"Dont want to lie and say i cant get out"
Yes, I understand your situation and I'd like to give you the best advice I can. It might not be the most popular and it is my own opinion, but I believe it is accurate and thorough. I was in the Navy, in the nuclear power program. I also was a field recruiter and a Nuclear Field recruiter.
First, it might seem that people are encouraging you to become independent. I don't believe they fully comprehend how tight-knit Asian families are. It's just something you grow up with. Even if the family doesn't outwardly portray itself as Chinese or Japanese or Vietnamese in order to better integrate into American society, family values are something that are always there. Yes, on one level, your parents will be proud of you. However, I don't know your family in order to say for sure. My parents seemed supportive although they had no say in my decision (I was 24 and was living on my own), but I later have come to realize that my mother was very upset and my decision affected her greatly. She had hopes that I would become a doctor like my grandfather. Both my parents are college-educated and assumed that I would complete my degree before entering into a profession.
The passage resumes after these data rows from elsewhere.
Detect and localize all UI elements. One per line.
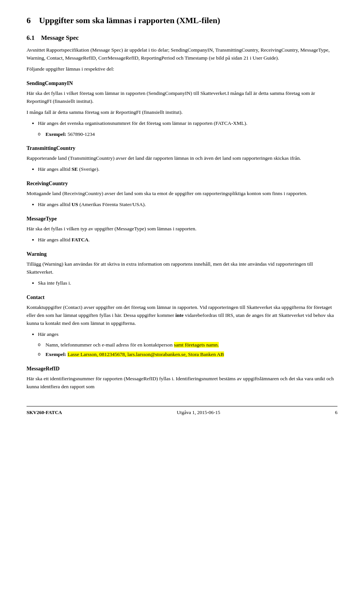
list-item: Här anges (38, 331, 337, 339)
footer-right: 6 (335, 409, 337, 416)
list-item: Här anges alltid US (Amerikas Förenta St… (38, 201, 337, 209)
warning-block: Warning Tillägg (Warning) kan användas f… (27, 250, 337, 287)
section-title: 6.1 Message Spec (27, 33, 337, 43)
sending-company-in-title: SendingCompanyIN (27, 79, 337, 87)
chapter-title: 6 Uppgifter som ska lämnas i rapporten (… (27, 15, 337, 26)
transmitting-country-title: TransmittingCountry (27, 144, 337, 152)
sending-company-in-body2: I många fall är detta samma företag som … (27, 90, 315, 104)
exempel-label-2: Exempel: (46, 351, 66, 357)
us-bold: US (72, 202, 78, 207)
message-type-block: MessageType Här ska det fyllas i vilken … (27, 215, 337, 244)
message-type-title: MessageType (27, 215, 337, 223)
list-item: Namn, telefonnummer och e-mail adress fö… (38, 341, 337, 349)
section-number: 6.1 (27, 34, 35, 41)
inte-bold: inte (176, 312, 184, 318)
list-item: Här anges alltid SE (Sverige). (38, 165, 337, 173)
message-type-body: Här ska det fyllas i vilken typ av uppgi… (27, 225, 337, 233)
list-item: Ska inte fyllas i. (38, 279, 337, 287)
sending-company-in-bullets: Här anges det svenska organisationsnummr… (38, 120, 337, 128)
sending-company-in-circles: Exempel: 567890-1234 (38, 131, 337, 139)
list-item: Här anges det svenska organisationsnummr… (38, 120, 337, 128)
contact-title: Contact (27, 293, 337, 301)
warning-title: Warning (27, 250, 337, 258)
warning-body: Tillägg (Warning) kan användas för att s… (27, 260, 337, 276)
fatca-bold: FATCA (72, 237, 89, 243)
receiving-country-bullets: Här anges alltid US (Amerikas Förenta St… (38, 201, 337, 209)
message-type-bullets: Här anges alltid FATCA. (38, 236, 337, 244)
following-text: Följande uppgifter lämnas i respektive d… (27, 65, 337, 73)
chapter-heading: 6 Uppgifter som ska lämnas i rapporten (… (27, 15, 337, 26)
message-ref-id-body: Här ska ett identifieringsnummer för rap… (27, 375, 337, 391)
sending-company-in-block: SendingCompanyIN Här ska det fyllas i vi… (27, 79, 337, 139)
receiving-country-body: Mottagande land (ReceivingCountry) avser… (27, 190, 337, 198)
section-intro: Avsnittet Rapportspecifikation (Message … (27, 46, 337, 62)
contact-bullets: Här anges (38, 331, 337, 339)
receiving-country-title: ReceivingCountry (27, 180, 337, 187)
warning-bullets: Ska inte fyllas i. (38, 279, 337, 287)
transmitting-country-body: Rapporterande land (TransmittingCountry)… (27, 154, 337, 162)
sending-company-in-body: Här ska det fyllas i vilket företag som … (27, 90, 337, 106)
highlight-exempel: Lasse Larsson, 0812345678, lars.larsson@… (67, 351, 224, 357)
highlight-samt: samt företagets namn. (174, 342, 219, 348)
page-footer: SKV260-FATCA Utgåva 1, 2015-06-15 6 (27, 406, 337, 416)
se-bold: SE (72, 166, 78, 172)
chapter-title-text: Uppgifter som ska lämnas i rapporten (XM… (39, 16, 220, 25)
contact-body: Kontaktuppgifter (Contact) avser uppgift… (27, 304, 337, 328)
list-item: Exempel: 567890-1234 (38, 131, 337, 139)
transmitting-country-bullets: Här anges alltid SE (Sverige). (38, 165, 337, 173)
chapter-number: 6 (27, 16, 31, 25)
sending-company-in-body2: I många fall är detta samma företag som … (27, 109, 337, 117)
footer-left: SKV260-FATCA (27, 409, 62, 416)
section-title-text: Message Spec (41, 34, 79, 41)
list-item: Här anges alltid FATCA. (38, 236, 337, 244)
footer-center: Utgåva 1, 2015-06-15 (177, 409, 220, 416)
contact-block: Contact Kontaktuppgifter (Contact) avser… (27, 293, 337, 359)
message-ref-id-title: MessageRefID (27, 365, 337, 373)
message-ref-id-block: MessageRefID Här ska ett identifieringsn… (27, 365, 337, 391)
list-item: Exempel: Lasse Larsson, 0812345678, lars… (38, 351, 337, 359)
receiving-country-block: ReceivingCountry Mottagande land (Receiv… (27, 180, 337, 209)
contact-circles: Namn, telefonnummer och e-mail adress fö… (38, 341, 337, 359)
transmitting-country-block: TransmittingCountry Rapporterande land (… (27, 144, 337, 173)
section-6-1: 6.1 Message Spec Avsnittet Rapportspecif… (27, 33, 337, 73)
exempel-label: Exempel: (46, 131, 66, 137)
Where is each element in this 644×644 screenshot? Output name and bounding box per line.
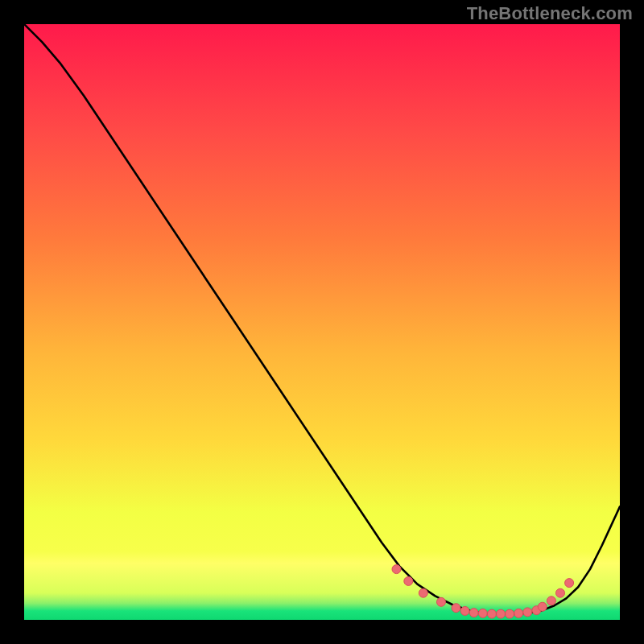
highlight-dot [547, 597, 555, 605]
highlight-dot [419, 588, 427, 597]
highlight-dot [487, 609, 496, 618]
highlight-dot [506, 609, 514, 618]
highlight-dot [514, 609, 523, 617]
highlight-dot [392, 565, 401, 574]
highlight-dot [469, 609, 478, 617]
watermark-text: TheBottleneck.com [467, 3, 633, 24]
bottleneck-chart [24, 24, 620, 620]
highlight-dot [538, 602, 547, 611]
highlight-dot [478, 609, 487, 617]
highlight-dot [556, 588, 565, 597]
highlight-dot [565, 579, 574, 588]
highlight-dot [523, 608, 532, 617]
highlight-dot [452, 604, 460, 613]
highlight-dot [404, 576, 413, 585]
highlight-dot [497, 609, 506, 618]
highlight-dot [460, 606, 469, 615]
highlight-dot [437, 597, 446, 606]
svg-rect-0 [24, 24, 620, 620]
If your parents don't have those kind of goals, it may not affect them as much as it affected mine.
Right now, you basically have a gentleman's agreement with the Navy. They have agreed that if you enlist at the end of your DEP period, you will get the training you were promised when you agreed to enter DEP. You have given your word, much as an athlete who has signed a letter of intent to a certain college. Your time in DEP does not count toward your time in service.
Having said that, you are not an active duty member of the armed forces until you raise your hand and take the oath immediately before shipping off to boot camp. Until then, you are not subject to the military code of justice. The military will not send anyone to get you. There is no effect on your civil record. You will not be excluded from any government grants or scholarships or other benefits. If you really want the official written policy, I am sure I can find it on the Internet, but forgive me if I don't want to do that right now. (I have homework I should be doing.)
Right now you don't have to do anything. If you don't show up, there is nothing your recruiter can do. However, I don't believe that is the best thing. Sure, it is part of your recruiter's job to deal with these things, but at the same time, I'm sure you don't like it when unexpected things happen. Just as you agreed that you were going to join the Navy on active duty on a certain date, your recruiter and his supervisor also told the Navy that they would provide a trainee both to the Navy and the nuclear training pipeline. I believe it is common courtesy to let your recruiter know of your situation as soon as possible so that he or she can fulfill his or her word to the Navy that they would have a recruit ready to go on that date. Well, you get the idea even if what I've said in this paragraph isn't strictly accurate.
My impression is that even if your parents have not brought up the subject, that doesn't mean they have just accepted the fact. Perhaps you can put it off until the time comes closer for you to graduate, but surely do not wait until the last minute and assume that your parents have accepted your decision.